Exercise instructions -> Leave the pictures out and give every entry again exactly.

Extracted data ->
———
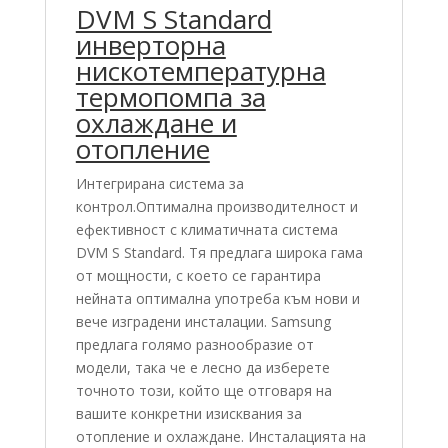
DVM S Standard
инверторна
нискотемпературна
термопомпа за
охлаждане и
отопление
Интегрирана система за
контрол.Оптимална производителност и
ефективност с климатичната система
DVM S Standard. Тя предлага широка гама
от мощности, с което се гарантира
нейната оптимална употреба към нови и
вече изградени инсталации. Samsung
предлага голямо разнообразие от
модели, така че е лесно да изберете
точното този, който ще отговаря на
вашите конкретни изисквания за
отопление и охлаждане. Инсталацията на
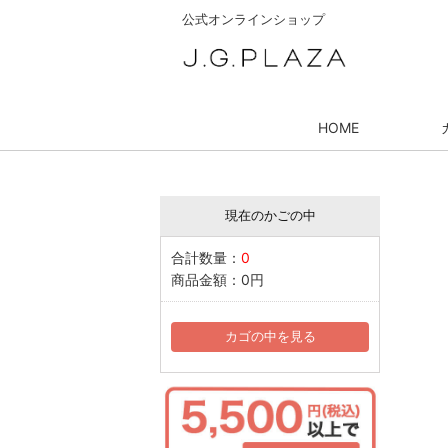
公式オンラインショップ
HOME
現在のかごの中
合計数量：
0
商品金額：
0円
カゴの中を見る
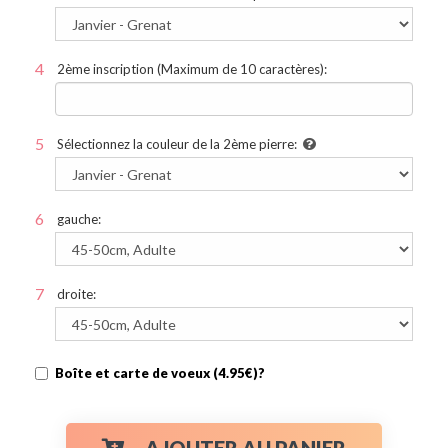
2ème inscription (Maximum de 10 caractères):
Sélectionnez la couleur de la 2ème pierre:
gauche:
droite:
Boîte et carte de voeux (4.95€)?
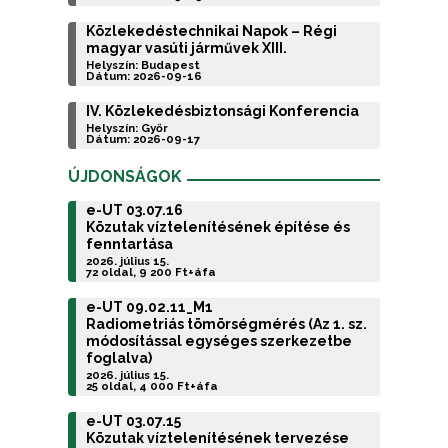
Közlekedéstechnikai Napok – Régi
magyar vasúti járművek XIII.
Helyszín: Budapest
Dátum: 2026-09-16
IV. Közlekedésbiztonsági Konferencia
Helyszín: Győr
Dátum: 2026-09-17
ÚJDONSÁGOK
e-UT 03.07.16
Közutak víztelenítésének építése és
fenntartása
2026. július 15.
72 oldal, 9 200 Ft+áfa
e-UT 09.02.11_M1
Radiometriás tömörségmérés (Az 1. sz.
módosítással egységes szerkezetbe
foglalva)
2026. július 15.
25 oldal, 4 000 Ft+áfa
e-UT 03.07.15
Közutak víztelenítésének tervezése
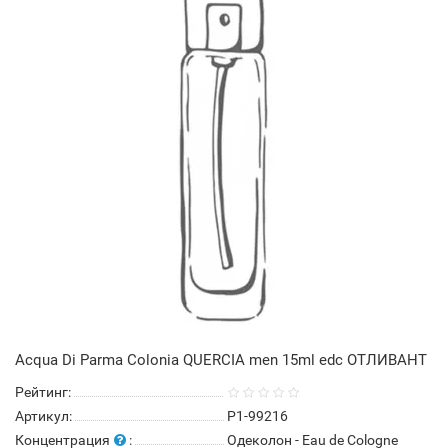
Acqua Di Parma Colonia QUERCIA men 15ml edc ОТЛИВАНТ
Рейтинг:
Артикул:
P1-99216
Концентрация
:
Одеколон - Eau de Cologne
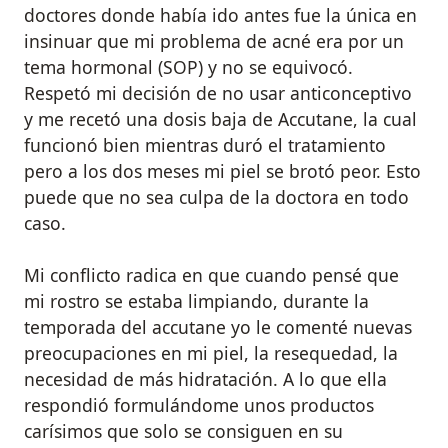
doctores donde había ido antes fue la única en
insinuar que mi problema de acné era por un
tema hormonal (SOP) y no se equivocó.
Respetó mi decisión de no usar anticonceptivo
y me recetó una dosis baja de Accutane, la cual
funcionó bien mientras duró el tratamiento
pero a los dos meses mi piel se brotó peor. Esto
puede que no sea culpa de la doctora en todo
caso.
Mi conflicto radica en que cuando pensé que
mi rostro se estaba limpiando, durante la
temporada del accutane yo le comenté nuevas
preocupaciones en mi piel, la resequedad, la
necesidad de más hidratación. A lo que ella
respondió formulándome unos productos
carísimos que solo se consiguen en su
———
Solution ->
DVM S Standard
инверторна
нискотемпературна
термопомпа за
охлаждане и
отопление
Интегрирана система за
контрол.Оптимална производителност и
ефективност с климатичната система
DVM S Standard. Тя предлага широка гама
от мощности, с което се гарантира
нейната оптимална употреба към нови и
вече изградени инсталации. Samsung
предлага голямо разнообразие от
модели, така че е лесно да изберете
точното този, който ще отговаря на
вашите конкретни изисквания за
отопление и охлаждане. Инсталацията на
公式オンラインショップ
HOME
現在のかごの中
合計数量：
0
商品金額：
0円
カゴの中を見る
2ème inscription (Maximum de 10 caractères):
Sélectionnez la couleur de la 2ème pierre:
gauche:
droite:
Boîte et carte de voeux (4.95€)?
Közlekedéstechnikai Napok – Régi
magyar vasúti járművek XIII.
Helyszín: Budapest
Dátum: 2026-09-16
IV. Közlekedésbiztonsági Konferencia
Helyszín: Győr
Dátum: 2026-09-17
ÚJDONSÁGOK
e-UT 03.07.16
Közutak víztelenítésének építése és
fenntartása
2026. július 15.
72 oldal, 9 200 Ft+áfa
e-UT 09.02.11_M1
Radiometriás tömörségmérés (Az 1. sz.
módosítással egységes szerkezetbe
foglalva)
2026. július 15.
25 oldal, 4 000 Ft+áfa
e-UT 03.07.15
Közutak víztelenítésének tervezése
Acqua Di Parma Colonia QUERCIA men 15ml edc ОТЛИВАНТ
Рейтинг:
Артикул:
P1-99216
Концентрация
:
Одеколон - Eau de Cologne
doctores donde había ido antes fue la única en
insinuar que mi problema de acné era por un
tema hormonal (SOP) y no se equivocó.
Respetó mi decisión de no usar anticonceptivo
y me recetó una dosis baja de Accutane, la cual
funcionó bien mientras duró el tratamiento
pero a los dos meses mi piel se brotó peor. Esto
puede que no sea culpa de la doctora en todo
caso.
Mi conflicto radica en que cuando pensé que
mi rostro se estaba limpiando, durante la
temporada del accutane yo le comenté nuevas
preocupaciones en mi piel, la resequedad, la
necesidad de más hidratación. A lo que ella
respondió formulándome unos productos
carísimos que solo se consiguen en su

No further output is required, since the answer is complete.